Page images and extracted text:
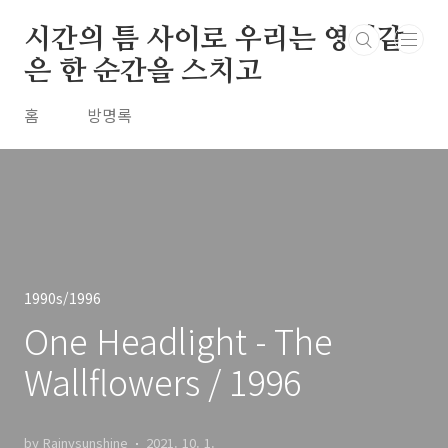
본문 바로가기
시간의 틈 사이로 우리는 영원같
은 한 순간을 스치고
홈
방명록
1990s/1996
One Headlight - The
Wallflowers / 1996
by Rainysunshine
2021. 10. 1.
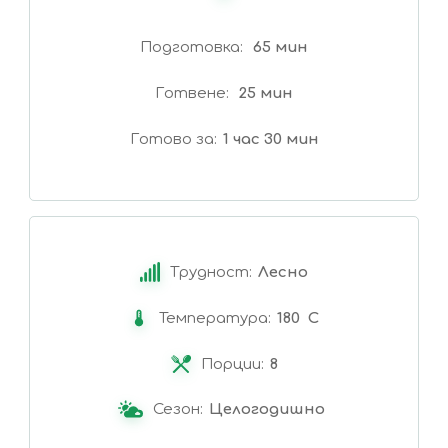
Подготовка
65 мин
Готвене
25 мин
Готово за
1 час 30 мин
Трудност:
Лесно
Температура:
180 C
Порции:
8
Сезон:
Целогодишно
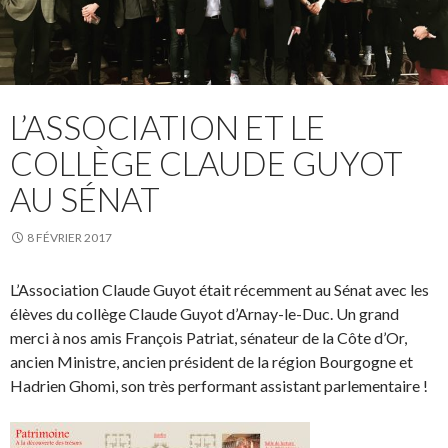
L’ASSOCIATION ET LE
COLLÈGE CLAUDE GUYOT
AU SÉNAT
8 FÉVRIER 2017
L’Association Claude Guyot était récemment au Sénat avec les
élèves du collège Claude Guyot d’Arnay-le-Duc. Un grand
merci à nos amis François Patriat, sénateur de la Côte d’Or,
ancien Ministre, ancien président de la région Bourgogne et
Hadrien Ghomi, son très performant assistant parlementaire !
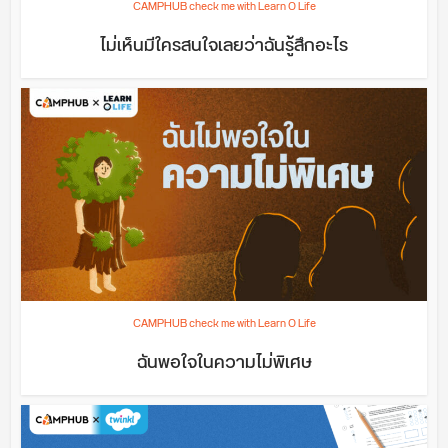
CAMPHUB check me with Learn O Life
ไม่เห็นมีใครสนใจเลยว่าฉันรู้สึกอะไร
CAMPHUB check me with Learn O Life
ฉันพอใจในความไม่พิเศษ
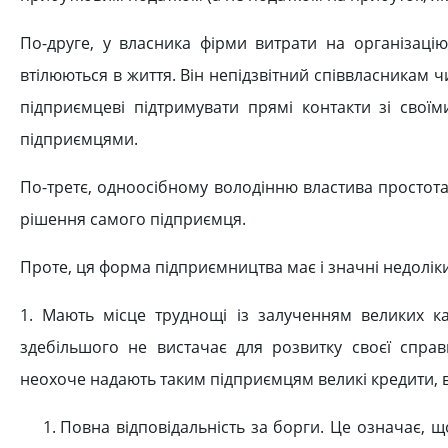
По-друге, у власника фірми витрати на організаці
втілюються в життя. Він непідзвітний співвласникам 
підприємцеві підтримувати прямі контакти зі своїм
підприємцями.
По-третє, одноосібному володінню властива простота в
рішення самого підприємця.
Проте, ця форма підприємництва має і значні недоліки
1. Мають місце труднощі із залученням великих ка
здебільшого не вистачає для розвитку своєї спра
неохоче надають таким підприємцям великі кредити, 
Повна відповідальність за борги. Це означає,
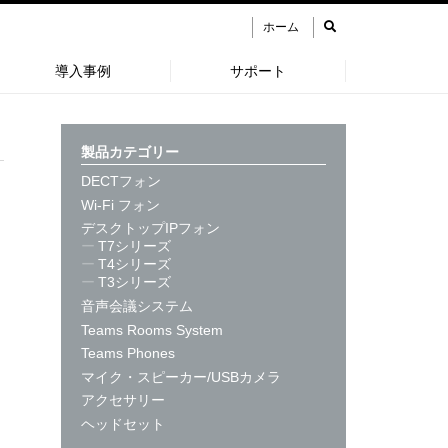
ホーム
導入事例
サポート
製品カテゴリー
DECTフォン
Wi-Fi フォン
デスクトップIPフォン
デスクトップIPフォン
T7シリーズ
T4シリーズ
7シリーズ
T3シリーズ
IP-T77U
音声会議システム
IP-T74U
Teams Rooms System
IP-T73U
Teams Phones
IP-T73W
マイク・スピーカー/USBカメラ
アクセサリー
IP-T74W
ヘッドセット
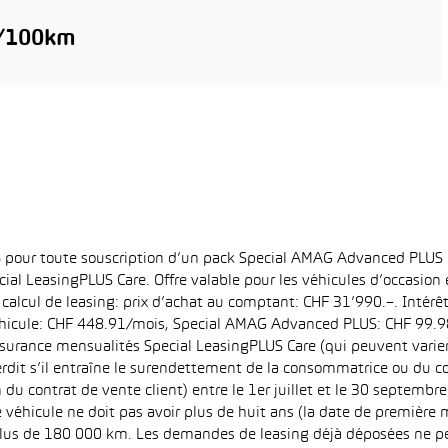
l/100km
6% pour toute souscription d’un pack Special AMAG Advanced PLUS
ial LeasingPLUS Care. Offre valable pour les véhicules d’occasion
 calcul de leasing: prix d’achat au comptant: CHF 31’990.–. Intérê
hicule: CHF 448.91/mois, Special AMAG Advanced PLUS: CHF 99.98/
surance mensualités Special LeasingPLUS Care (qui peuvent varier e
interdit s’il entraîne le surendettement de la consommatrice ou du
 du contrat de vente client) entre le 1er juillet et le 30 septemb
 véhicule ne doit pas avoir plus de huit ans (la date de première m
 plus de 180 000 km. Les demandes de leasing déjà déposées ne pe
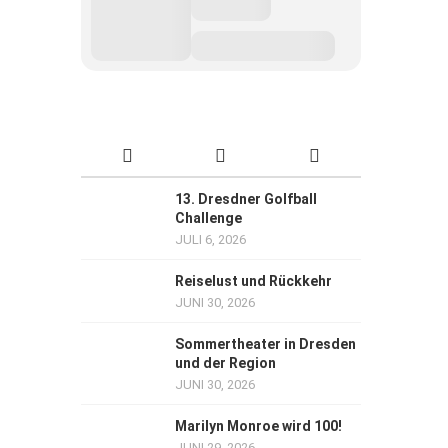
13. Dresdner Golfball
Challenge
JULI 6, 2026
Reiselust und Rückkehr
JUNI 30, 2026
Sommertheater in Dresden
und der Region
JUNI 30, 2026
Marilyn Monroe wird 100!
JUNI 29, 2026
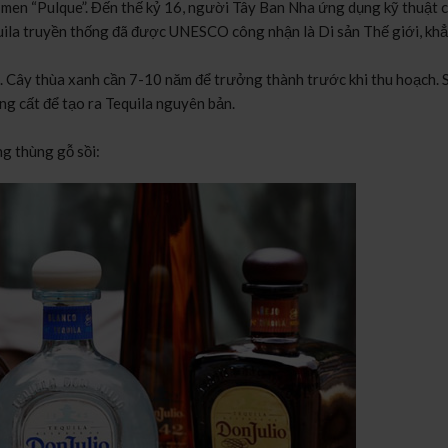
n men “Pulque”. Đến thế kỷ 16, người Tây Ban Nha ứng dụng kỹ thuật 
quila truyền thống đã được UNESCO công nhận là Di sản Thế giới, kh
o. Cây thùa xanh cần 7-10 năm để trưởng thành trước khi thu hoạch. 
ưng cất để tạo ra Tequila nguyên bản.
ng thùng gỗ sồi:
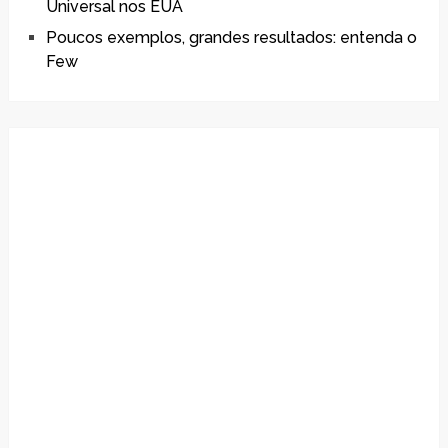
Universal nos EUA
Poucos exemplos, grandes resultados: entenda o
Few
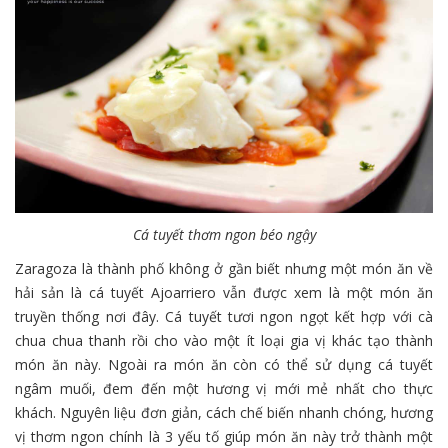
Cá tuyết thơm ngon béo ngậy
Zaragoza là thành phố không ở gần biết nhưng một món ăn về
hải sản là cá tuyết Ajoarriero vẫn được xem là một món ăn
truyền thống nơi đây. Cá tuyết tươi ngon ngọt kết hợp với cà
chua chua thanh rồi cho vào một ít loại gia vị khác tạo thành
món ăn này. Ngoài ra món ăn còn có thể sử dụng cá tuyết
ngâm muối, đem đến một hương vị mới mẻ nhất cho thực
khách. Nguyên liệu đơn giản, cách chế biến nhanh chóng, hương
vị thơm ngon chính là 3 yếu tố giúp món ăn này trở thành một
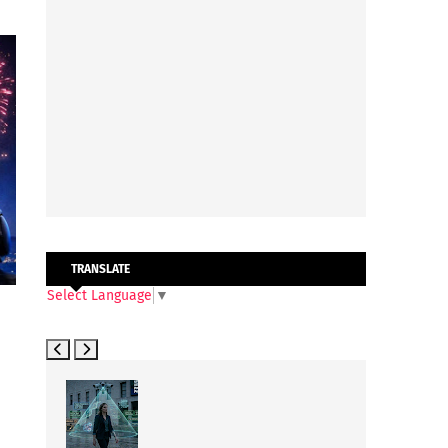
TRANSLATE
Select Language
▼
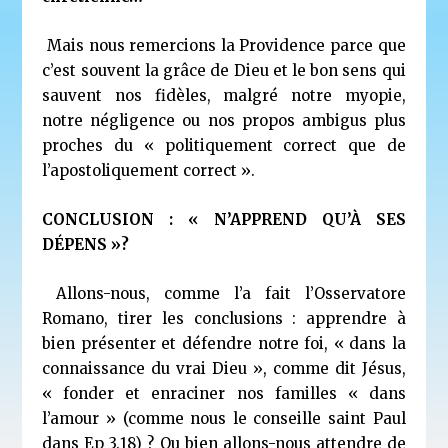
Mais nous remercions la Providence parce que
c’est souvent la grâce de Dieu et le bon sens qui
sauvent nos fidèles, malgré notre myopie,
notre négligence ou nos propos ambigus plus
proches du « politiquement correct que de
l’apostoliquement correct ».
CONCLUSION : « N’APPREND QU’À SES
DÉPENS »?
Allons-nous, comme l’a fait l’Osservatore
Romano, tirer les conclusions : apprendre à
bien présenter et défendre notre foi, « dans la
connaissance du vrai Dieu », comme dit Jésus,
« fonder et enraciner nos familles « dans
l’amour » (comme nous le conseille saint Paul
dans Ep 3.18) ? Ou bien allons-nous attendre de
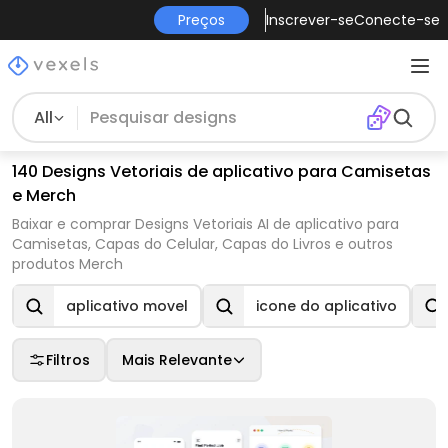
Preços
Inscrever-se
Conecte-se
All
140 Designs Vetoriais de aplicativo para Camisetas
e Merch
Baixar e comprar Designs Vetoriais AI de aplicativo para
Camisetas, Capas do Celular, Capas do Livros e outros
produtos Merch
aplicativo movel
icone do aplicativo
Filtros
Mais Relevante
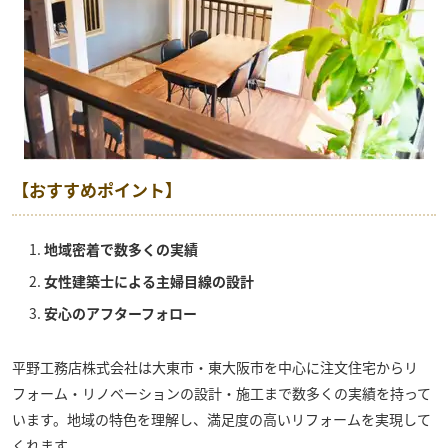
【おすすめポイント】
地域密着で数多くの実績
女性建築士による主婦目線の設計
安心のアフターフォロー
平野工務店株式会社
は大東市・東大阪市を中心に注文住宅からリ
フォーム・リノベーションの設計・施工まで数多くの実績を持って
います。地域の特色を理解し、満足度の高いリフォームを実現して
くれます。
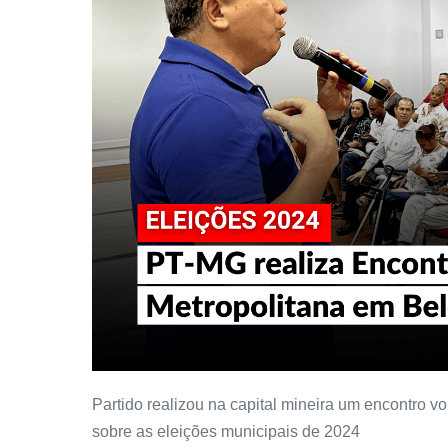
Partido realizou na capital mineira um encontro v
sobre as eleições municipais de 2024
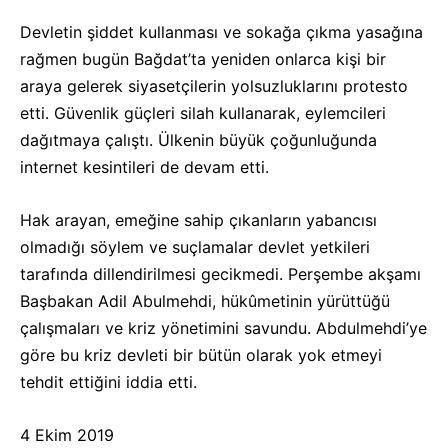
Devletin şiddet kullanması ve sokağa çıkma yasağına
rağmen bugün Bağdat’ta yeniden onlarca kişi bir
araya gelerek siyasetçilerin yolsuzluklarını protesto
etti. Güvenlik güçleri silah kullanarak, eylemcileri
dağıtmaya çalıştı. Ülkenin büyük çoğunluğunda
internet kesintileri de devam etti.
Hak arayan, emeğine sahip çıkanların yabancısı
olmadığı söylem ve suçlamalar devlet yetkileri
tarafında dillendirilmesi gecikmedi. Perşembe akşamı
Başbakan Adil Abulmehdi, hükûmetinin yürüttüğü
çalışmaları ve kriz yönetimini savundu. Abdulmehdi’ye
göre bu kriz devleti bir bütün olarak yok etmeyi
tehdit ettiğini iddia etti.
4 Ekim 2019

* What to do: Where in the entries does the word "Care" occur? Copy out each line that has it.

* Result of the exercise:
ial LeasingPLUS Care. Offre valable pour les véhicules d’occasion
surance mensualités Special LeasingPLUS Care (qui peuvent varier e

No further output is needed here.